Demostraciones similares se produjeron en Eslovaquia donde los medios coincidieron en afirmar que, a pesar de la propaganda contra Moscú, gran parte de la población apoya a Rusia y considera a Estados Unidos como la verdadera amenaza.

Esto es una prueba de que uno de los elementos estructurales que fallan en el proyecto de integración de la Unión Europea es la relación de este organismo paraestatal con los propios Estados miembros y, sobre todo, su divorcio efectivo con las masas populares europeas.

La UE, llamada Europa por convención mediática y política, aparece en el imaginario colectivo como una fuente que provee de fondos económicos a los Estados y que aconseja, más bien obliga, a cumplir con unas normas para el acceso a esos recursos. O sea, la relación del pueblo europeo con este organismo no es cercana, sino más bien es asumida como una autoridad.

Desde este plano subjetivo, por lo tanto, la relación con la UE se refleja popularmente en una cultura inculcada sobre recibir fondos económicos que realmente proceden de los bolsillos de los propios europeos.

El hecho de que estos fondos estén condicionados aparece como natural, sin ni siquiera plantear quién los gestiona y si es o no una estructura ajena a sus propios intereses y con claros déficit de legitimidad.

Así, podríamos decir que esta relación entre la UE y los Estados se asemeja bastante a la relación del Fondo Monetario Internacional (FMI) con los países en desarrollo, con la diferencia fundamental de que, mientras el FMI es una de esas estructuras cuestionadas, la UE sigue gozando de un prestigio que no es más que burda propaganda.

La Unión Europea está atravesada, entre otras cosas, por conflictos derivados del debate filosófico y jurídico del liberalismo clásico europeo.
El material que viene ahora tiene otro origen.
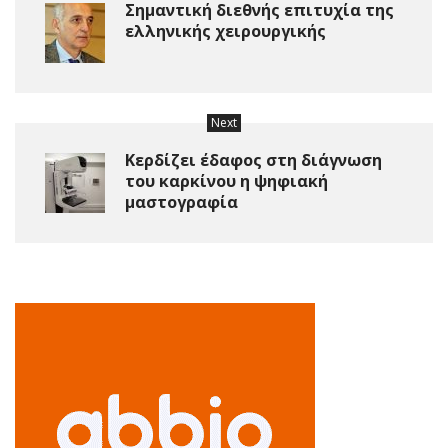
Σημαντική διεθνής επιτυχία της
ελληνικής χειρουργικής
Next
Κερδίζει έδαφος στη διάγνωση
του καρκίνου η ψηφιακή
μαστογραφία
El enfrentamiento entre Soberanía Nacional y Soberanía Popular no solo no se resuelve, sino que se complejiza en un proceso donde parece que la Soberanía recae en entes abstractos y tecnócratas alejados de las masas populares.

 

NADA DE HERMANOS

Por otra parte, la propia esencia histórica de los Estados integrantes de esta alianza genera una constante contradicción de intereses entre unos países que, aunque se puedan llamar socios, nunca se van a llamar entre sí hermanos, algo que se pone de manifiesto cada vez que la Unión Europea entra en crisis.

Recordemos las palabras de Alesnada Gucci, presidente de la República Serbia, durante la crisis del coronavirus: “La solidaridad europea no existe. El único que puede ayudarnos es China”.

Igualmente, recordemos cómo tanto Rusia como Cuba –con su misión de galenos– tuvieron que acudir en el mismo contexto a socorrer a Italia, que se convirtió por unas semanas en el principal país afectado por la pandemia, mientras que los socios europeos acaparaban materiales de atención sanitaria y se enfrentaban entre sí para ponerse de acuerdo sobre cómo gestionar los fondos.

Los intentos de integración política europea han sido el reflejo de una búsqueda de legitimidad de la que el organismo carece, bajo los propios principios que ellos mismos dicen defender. Una contradicción insalvable que explica por qué la Unión Europea es probablemente el eslabón más débil en el contexto de cambio de modelo de las relaciones internacionales en el que nos encontramos.

El intento por dar legitimidad a este organismo se reflejó sobre todo a raíz del proceso para desarrollar una Constitución para Europa, proyecto que fracasó en su intento, al no ser ratificada por referendo en Francia y Países Bajos.

Como esta estrategia no dio resultado, se presentó el Tratado de Lisboa (2009) con el fin de profundizar esa alianza política o, mejor dicho, esa sesión de poderes de los Estados para garantizar la proyección de legitimidad del proyecto de la Unión Europea.

En esta ocasión, aprendiendo de los “errores” de preguntar al pueblo, solo un país trató de ratificar la firma del Tratado vía referendo, y el resto lo hizo sin pasar por ese “peligroso” escrutinio popular a excepción de Irlanda, donde fue rechazado en primera votación y se forzó una segunda para conseguir la ratificación.